République démocratique du Congo : la révision constitutionnelle relance les tensions politiques

À Kinshasa, le débat sur la réforme de la Constitution de 2006 s’installe à nouveau au cœur de la vie politique. L’Union sacrée de la nation, coalition au pouvoir soutenant le président Félix Tshisekedi, a officiellement lancé, lundi 20 avril, un appel à contributions adressé aux partis politiques, à la société civile, aux syndicats, aux confessions religieuses et aux juristes. Tous sont invités à soumettre, dans un délai d’un mois, leurs propositions en vue d’une éventuelle révision du texte fondamental.

Présentée comme une démarche inclusive, cette initiative vise à alimenter un rapport destiné au chef de l’État. Mais au-delà de la procédure, c’est bien la question de la limitation des mandats présidentiels qui cristallise les tensions. La Constitution actuelle limite à deux le nombre de mandats, ce qui empêcherait Félix Tshisekedi de se représenter en 2028.

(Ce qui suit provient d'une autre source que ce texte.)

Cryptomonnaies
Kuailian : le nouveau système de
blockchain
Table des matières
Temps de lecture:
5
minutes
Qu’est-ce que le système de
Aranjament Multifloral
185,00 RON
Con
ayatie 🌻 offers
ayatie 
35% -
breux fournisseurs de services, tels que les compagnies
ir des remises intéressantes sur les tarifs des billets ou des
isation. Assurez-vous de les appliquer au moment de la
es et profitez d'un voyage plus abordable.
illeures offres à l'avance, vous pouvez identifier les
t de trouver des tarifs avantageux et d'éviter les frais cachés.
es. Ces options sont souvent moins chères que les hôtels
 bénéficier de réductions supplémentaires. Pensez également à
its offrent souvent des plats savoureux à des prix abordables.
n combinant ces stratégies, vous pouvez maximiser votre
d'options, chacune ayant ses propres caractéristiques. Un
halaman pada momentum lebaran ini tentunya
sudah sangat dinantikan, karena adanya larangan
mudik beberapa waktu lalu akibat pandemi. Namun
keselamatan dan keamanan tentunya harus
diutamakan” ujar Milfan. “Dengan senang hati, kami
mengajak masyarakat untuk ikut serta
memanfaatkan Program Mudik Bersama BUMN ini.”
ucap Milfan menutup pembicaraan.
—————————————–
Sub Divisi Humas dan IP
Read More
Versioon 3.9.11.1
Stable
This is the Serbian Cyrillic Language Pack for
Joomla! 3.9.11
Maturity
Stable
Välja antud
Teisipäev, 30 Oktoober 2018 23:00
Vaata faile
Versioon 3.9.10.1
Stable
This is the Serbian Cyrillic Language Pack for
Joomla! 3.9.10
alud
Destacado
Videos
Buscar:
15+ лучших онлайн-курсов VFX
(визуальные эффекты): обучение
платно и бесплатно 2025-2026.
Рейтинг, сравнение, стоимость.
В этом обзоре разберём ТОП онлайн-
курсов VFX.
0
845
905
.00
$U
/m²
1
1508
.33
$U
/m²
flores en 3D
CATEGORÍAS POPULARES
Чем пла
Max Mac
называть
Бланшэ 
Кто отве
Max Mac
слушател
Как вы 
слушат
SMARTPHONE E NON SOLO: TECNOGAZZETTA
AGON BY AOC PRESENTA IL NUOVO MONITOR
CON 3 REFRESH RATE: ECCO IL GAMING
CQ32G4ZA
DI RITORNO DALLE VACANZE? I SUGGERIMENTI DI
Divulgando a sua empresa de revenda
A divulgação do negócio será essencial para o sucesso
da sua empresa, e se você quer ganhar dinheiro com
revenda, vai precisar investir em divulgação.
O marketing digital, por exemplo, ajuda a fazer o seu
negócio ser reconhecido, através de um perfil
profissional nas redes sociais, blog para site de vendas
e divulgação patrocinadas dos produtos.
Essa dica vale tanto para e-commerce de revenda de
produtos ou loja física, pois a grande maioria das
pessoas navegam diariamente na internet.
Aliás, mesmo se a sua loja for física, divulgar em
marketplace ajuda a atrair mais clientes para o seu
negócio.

Depuis plusieurs semaines, le sujet est activement porté par l’Union pour la démocratie et le progrès social (UDPS), parti présidentiel, qui multiplie les mobilisations populaires, notamment à travers des rassemblements de rue baptisés « parlement debout ». Dans ces cercles militants, le discours se radicalise parfois. Abel Mutombo, membre de l’UDPS, résume ainsi cette vision : « L’actuelle Constitution, c’est un acte de vente. Notre pays a été vendu. Maintenant, nous Congolais voulons récupérer notre pays à travers le changement de la Constitution. »

Au sein du parti, les responsables officiels s’efforcent toutefois de dissocier la réforme constitutionnelle d’une ambition personnelle du président. Me Evariste Kalalala, chargé des questions juridiques à l’UDPS, insiste sur l’ancienneté de cette revendication : «Depuis 2005, l’UDPS avait constaté que cette Constitution constituait un écueil, un obstacle pour la marche de la RDC vers le progrès social. Lorsque l’UDPS a soutenu cette idée, Félix Tshisekedi n’était pas au pouvoir.»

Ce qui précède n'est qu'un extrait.